The last time the Latino unemployment rate reached 6.5% was in the fourth quarter of 2004. Thus, the progress made by Latino workers in 2005 and 2006, as registered in the unemployment rate falling from 6.5% to 4.9%, was erased in 2007. The present rate of unemployment is also the rate that existed in the midst of the 2001 recession. However, the Latino unemployment rate today is below the peak rate of 8.0% in the second quarter of 2003.
The increase in the non-Hispanic unemployment rate during the current slowdown has been more modest. Non-Hispanic unemployment dipped below 4.0% in 2000 but then climbed to 5.9% in the second quarter of 2003. That peak was followed by a steady decline and the non-Hispanic unemployment rate dropped to 4.3% by the second quarter of 2007. Since then, it has increased modestly to 4.7%, or 1.8 percentage points below the Hispanic rate. An unemployment rate gap of that magnitude was last observed in the first quarter of 2004.

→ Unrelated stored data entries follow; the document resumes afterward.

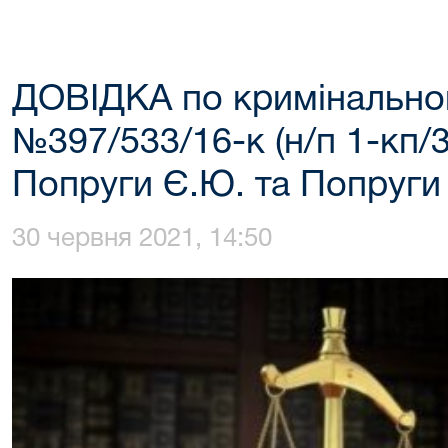
ДОВІДКА по кримінальн
№397/533/16-к (н/п 1-кп/3
Попруги Є.Ю. та Попруги
30 червня 2021, 14:50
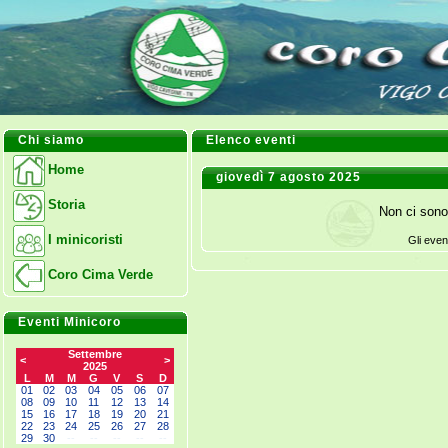
Chi siamo
Elenco eventi
Home
giovedì 7 agosto 2025
Storia
Non ci sono
I minicoristi
Gli even
Coro Cima Verde
Eventi Minicoro
Settembre
<
>
2025
L
M
M
G
V
S
D
01
02
03
04
05
06
07
08
09
10
11
12
13
14
15
16
17
18
19
20
21
22
23
24
25
26
27
28
29
30
--
--
--
--
--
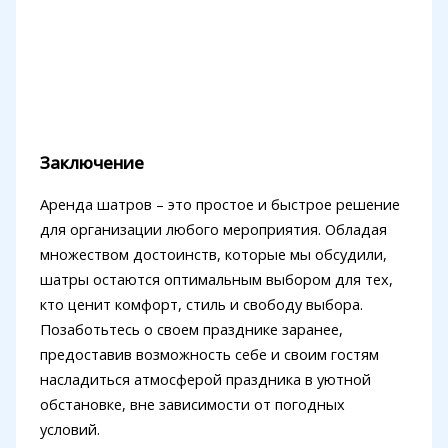
Заключение
Аренда шатров – это простое и быстрое решение
для организации любого мероприятия. Обладая
множеством достоинств, которые мы обсудили,
шатры остаются оптимальным выбором для тех,
кто ценит комфорт, стиль и свободу выбора.
Позаботьтесь о своем празднике заранее,
предоставив возможность себе и своим гостям
насладиться атмосферой праздника в уютной
обстановке, вне зависимости от погодных
условий.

Employment Rate for Hispanics and Non-Hispanics, 2000-2008
The employment rate is the percent of the population 16 and older that is employed. As an indicator of labor market conditions, it is considered a valuable alternative to the unemployment rate. That is because the unemployment rate can often move in unexpected directions. For example, the unemployment rate can increase during economic expansions as more workers are drawn into the labor market to seek work. Conversely, the unemployment rate can decrease during an economic slowdown if enough workers drop out of the labor market. The employment rate is not subject to that type of counterintuitive behavior.

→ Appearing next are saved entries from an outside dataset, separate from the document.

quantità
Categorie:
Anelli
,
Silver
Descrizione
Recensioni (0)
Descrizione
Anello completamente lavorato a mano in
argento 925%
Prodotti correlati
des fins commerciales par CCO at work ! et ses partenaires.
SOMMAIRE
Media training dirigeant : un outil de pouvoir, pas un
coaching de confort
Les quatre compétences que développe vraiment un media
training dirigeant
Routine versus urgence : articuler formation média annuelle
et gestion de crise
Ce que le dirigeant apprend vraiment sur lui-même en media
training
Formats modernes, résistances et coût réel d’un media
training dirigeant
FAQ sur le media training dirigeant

The Hispanic employment rate has fallen over the past year. The seasonally adjusted employment rate for Hispanics in the first quarter of 2008 was 64.1% (Figure 2). That is comparable to the employment rates in 2004 and 2005 but well below its most recent peak of 65.5% in the fourth quarter of 2006. The current employment rate is also significantly below the pre-recession level of 66.0% in the first quarter of 2000.
The seasonally adjusted employment rate for non-Hispanics also declined, to 62.5%, in the first quarter of 2008. That, too, was below its last peak of 63.0% in the fourth quarter of 2006 and much less than its pre-recession level of 64.4% in the first quarter of 2000.
The latest decrease in the employment rate has been greater for Hispanics. In the fourth quarter of 2006, the gap in the employment rates was 2.5 percentage points in favor of Latinos compared with non-Hispanics. Since that time the gap has shrunk to 1.6 percentage points in favor of Hispanics. The shrinking gap in the employment rate is consistent with the increasing gap in the unemployment rate noted above.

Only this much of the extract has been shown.